At the same time, the guys behind the conspiracy - including State Sen. Clay Davis, as so many of you pointed out last week - are now realizing that pretty much nothing they do is going to stop Will from digging. He's too paranoid to write off their following of him as a further test that the think tank is putting him through (and I liked that little twist quite a lot). I don't quite understand why they don't just kill him off quietly before he's a threat - particularly considering he spends a lot of time standing precariously on rooftops - but, then, I never understand that in conspiracy stories, so maybe it just comes with the genre.

Finally, we have Miranda Richardson, who gets more to do but still seems to be trapped in a storyline that has nothing to do with anything whatsoever. This might be fine if she were in an actual storyline, but it seems more like she's just stuck in an unending indie movie about how hard it is to get over the death of a loved one (though if this were Miranda Richardson in Morvern Callar amidst all of the other conspiracy craziness, that would be a show well worth watching). I have no doubt that whatever it was that Tom was involved in to get that four-leaf clover in the pilot will hook up with the main plotline at some point, but "at some point" seems farther and farther in the future, and the show might do well to have it intersect with the main plot sooner, rather than later.


All the same, though, what's making Rubicon work for me are the little character grace notes around the edges. At the center of the show is this monolithic conspiracy that threatens to devour the world whole, but around the edges of the show are a series of stories about people who are trying to put their lives back together after a series of world-shattering events.
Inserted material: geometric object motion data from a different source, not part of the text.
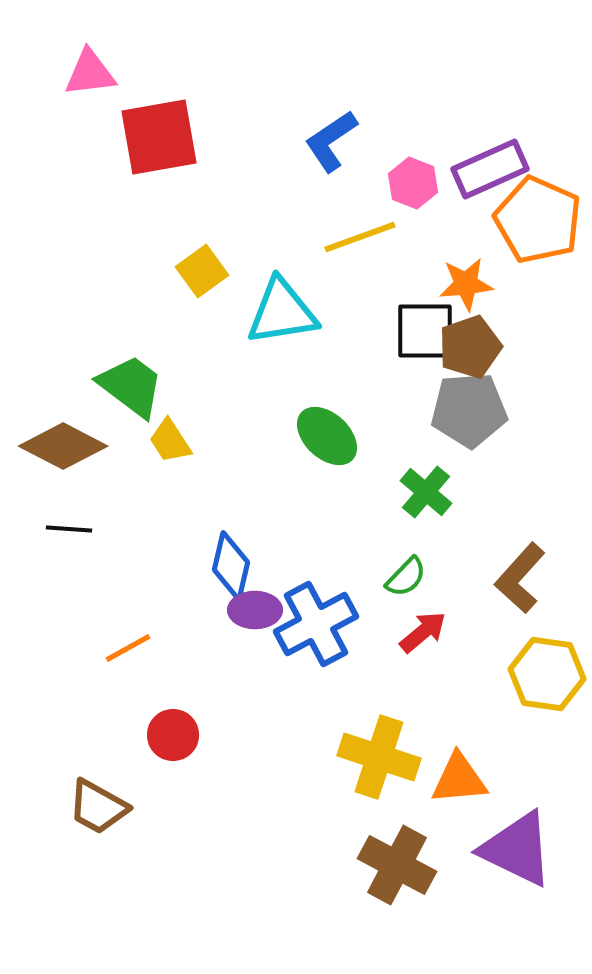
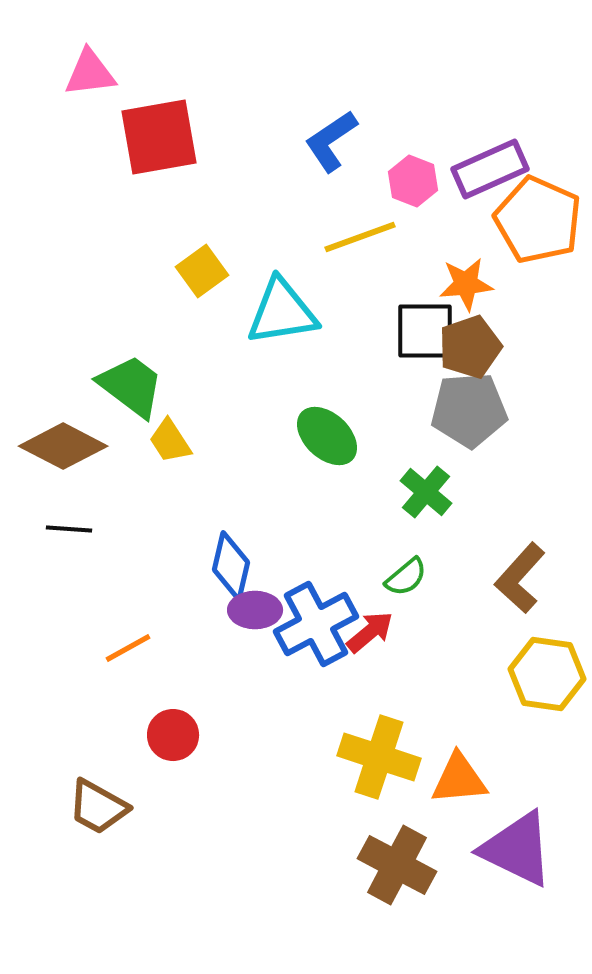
pink hexagon: moved 2 px up
green semicircle: rotated 6 degrees clockwise
red arrow: moved 53 px left
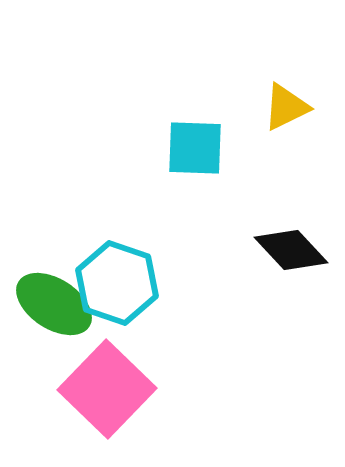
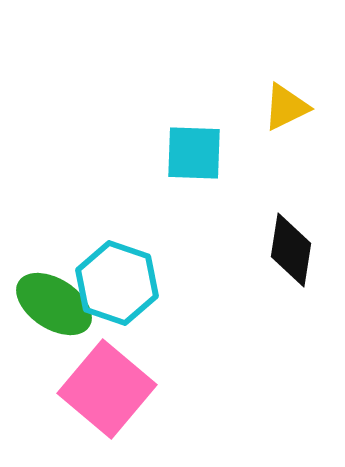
cyan square: moved 1 px left, 5 px down
black diamond: rotated 52 degrees clockwise
pink square: rotated 4 degrees counterclockwise
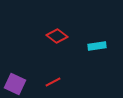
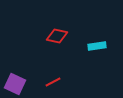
red diamond: rotated 25 degrees counterclockwise
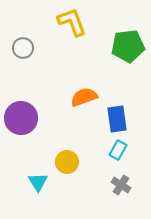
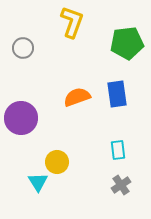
yellow L-shape: rotated 40 degrees clockwise
green pentagon: moved 1 px left, 3 px up
orange semicircle: moved 7 px left
blue rectangle: moved 25 px up
cyan rectangle: rotated 36 degrees counterclockwise
yellow circle: moved 10 px left
gray cross: rotated 24 degrees clockwise
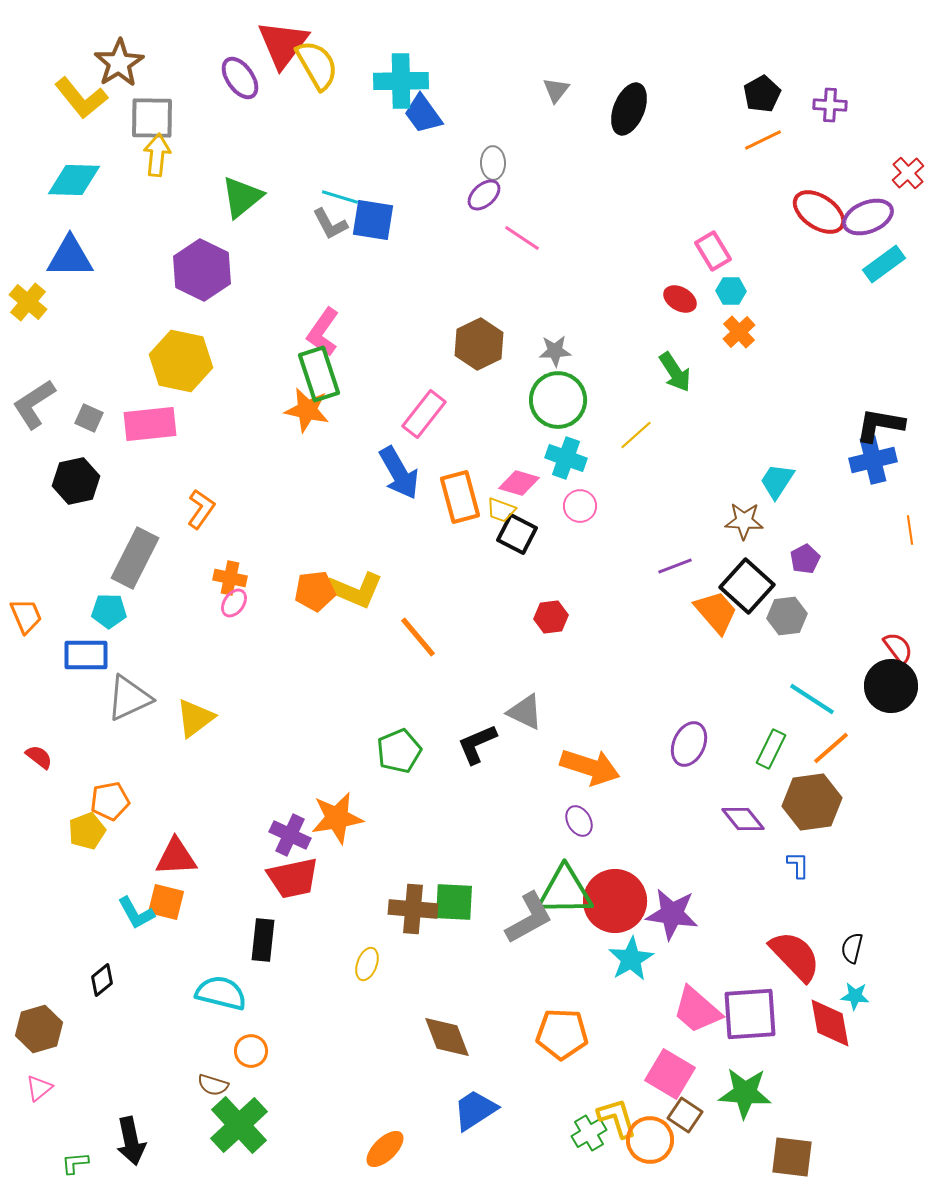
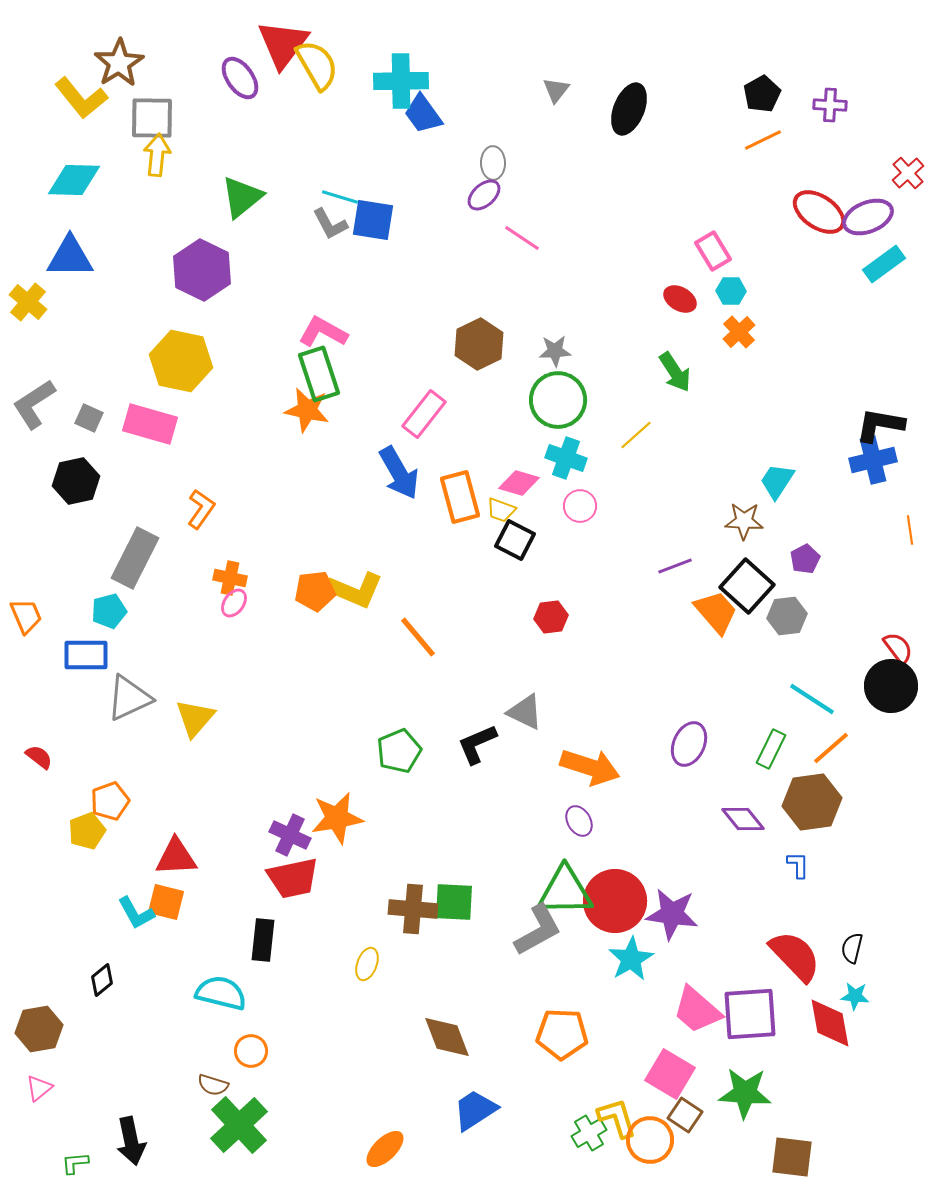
pink L-shape at (323, 332): rotated 84 degrees clockwise
pink rectangle at (150, 424): rotated 22 degrees clockwise
black square at (517, 534): moved 2 px left, 6 px down
cyan pentagon at (109, 611): rotated 16 degrees counterclockwise
yellow triangle at (195, 718): rotated 12 degrees counterclockwise
orange pentagon at (110, 801): rotated 9 degrees counterclockwise
gray L-shape at (529, 918): moved 9 px right, 12 px down
brown hexagon at (39, 1029): rotated 6 degrees clockwise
True, not all of these events were literally world-shattering, but trying to get your life back together after your ex-husband proves to be a total flop as a person can seem that way sometimes. Early in the episode, David's wife says, as she sees his office for the first time, that he tried to keep his home life and work life separate, tried to make them "church and state," as it were. Rubicon is at its best when it understands that for most people, that's impossible.

Stray observations:

  • I have to admit that I was a little concerned when Will was ripping apart the motorcycle seat. I know it had the tape there already, but he has NO respect for other people's property.
  • I'm still not completely sure how Will arrived at baseball. It seemed as though David's SON was the one who was into baseball, yet Will knew to head off in that direction, and then the code has Travers in it? It was a cool series of events in the moment, but the more I think about it, the less sure I am that it makes sense.
  • Beard Guy is winning my race for "favorite non-Will Think Tanker." He must be a stitch at parties! You?